Nos últimos 12 meses, foram criados mais de 347 mil empregos formais na região, alta de 4,57% no estoque total, que hoje supera 7,8 milhões de vínculos. O número equivale à criação de um "novo Sergipe" em postos de trabalho — o estoque formal do estado é de cerca de 342 mil vínculos.
Bahia (+87 mil), Pernambuco (+73 mil) e Ceará (+55 mil) lideram a geração de vagas.
Energia como vetor
A região também se consolidou como protagonista na transição energética. Em 2013, a matriz elétrica nordestina era concentrada em hidrelétricas. Em 2025, fontes não renováveis responderam por apenas 3,7% da geração total.
A geração de energia saltou de menos de 80 TWh, em 2013, para mais de 170 TWh em 2025. Desde 2020, o Nordeste deixou de ser deficitário e passou a exportar energia para outras regiões do país.
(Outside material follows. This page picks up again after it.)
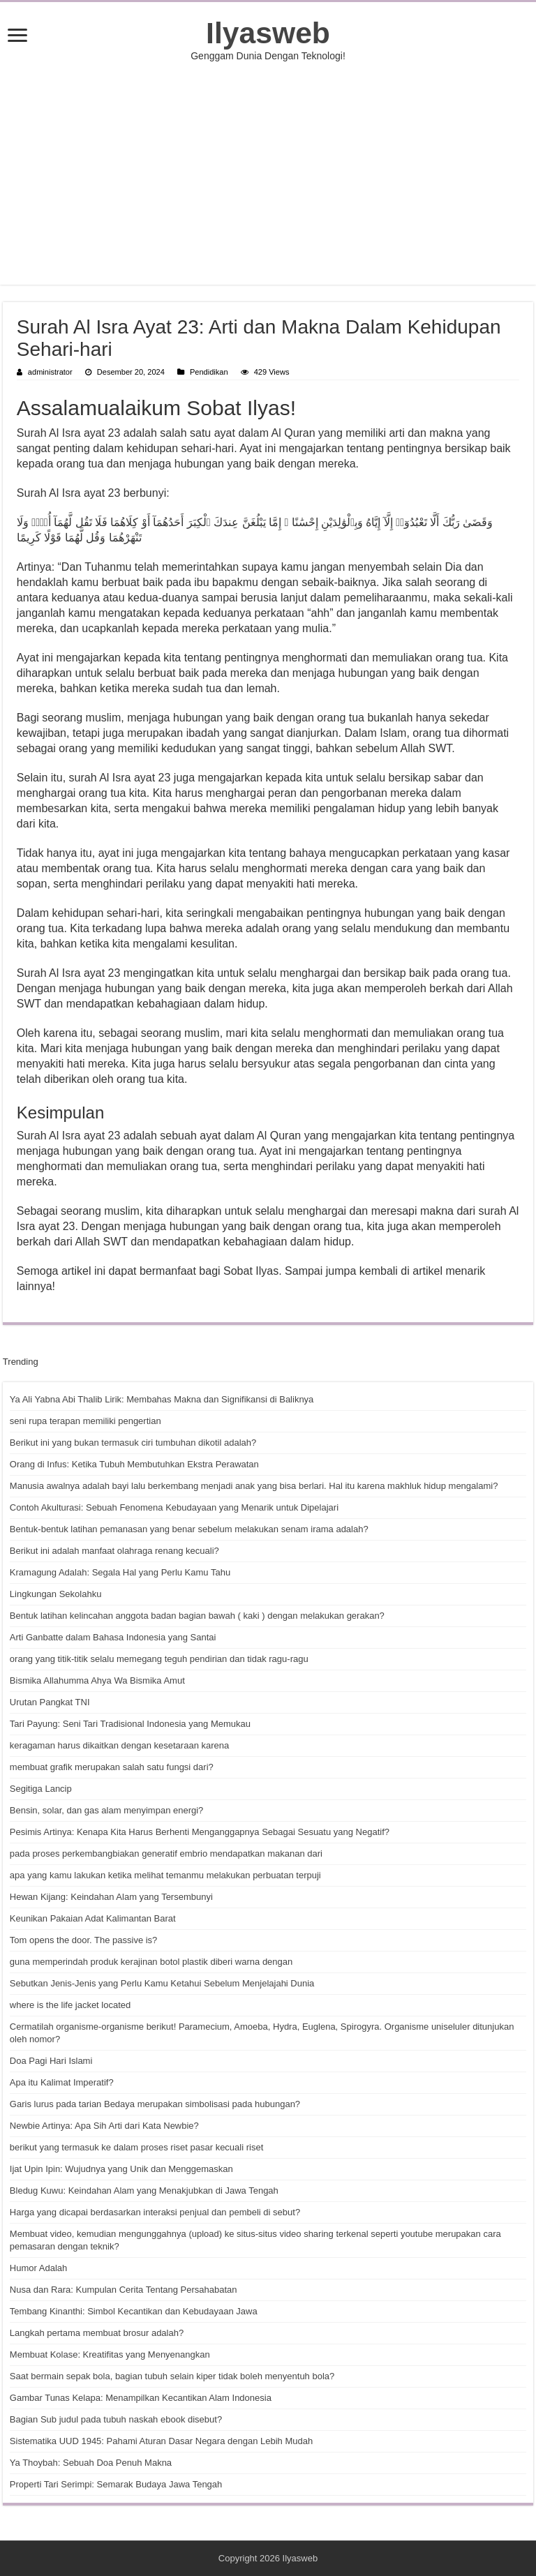 The width and height of the screenshot is (536, 2576). I want to click on Contoh Akulturasi: Sebuah Fenomena Kebudayaan yang Menarik untuk Dipelajari, so click(174, 1507).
A participação regional na geração elétrica nacional cresceu de 11% para 24% no período.
Portos movimentam 330 milhões de toneladas
Os investimentos em infraestrutura logística também impulsionam o ciclo de crescimento. Em 2025, os portos nordestinos, com destaque para Itaqui, Suape e Pecém, movimentaram cerca de 330 milhões de toneladas.
Entre os projetos estruturantes em andamento:
- Ferrovia Nova Transnordestina: R$ 18,5 bilhões, conectando o interior produtor a Pecém e Suape
- Ferrovia de Integração Oeste-Leste (FIOL): R$ 6 bilhões
- Novo terminal de contêineres em Suape: R$ 1,6 bilhão
- Tegram, no Itaqui: R$ 1,63 bilhão
No Brasil, os investimentos em infraestrutura devem somar R$ 280 bilhões em 2025, mas o hiato entre o que é investido e o necessário ainda é estimado em R$ 206 bilhões ao ano.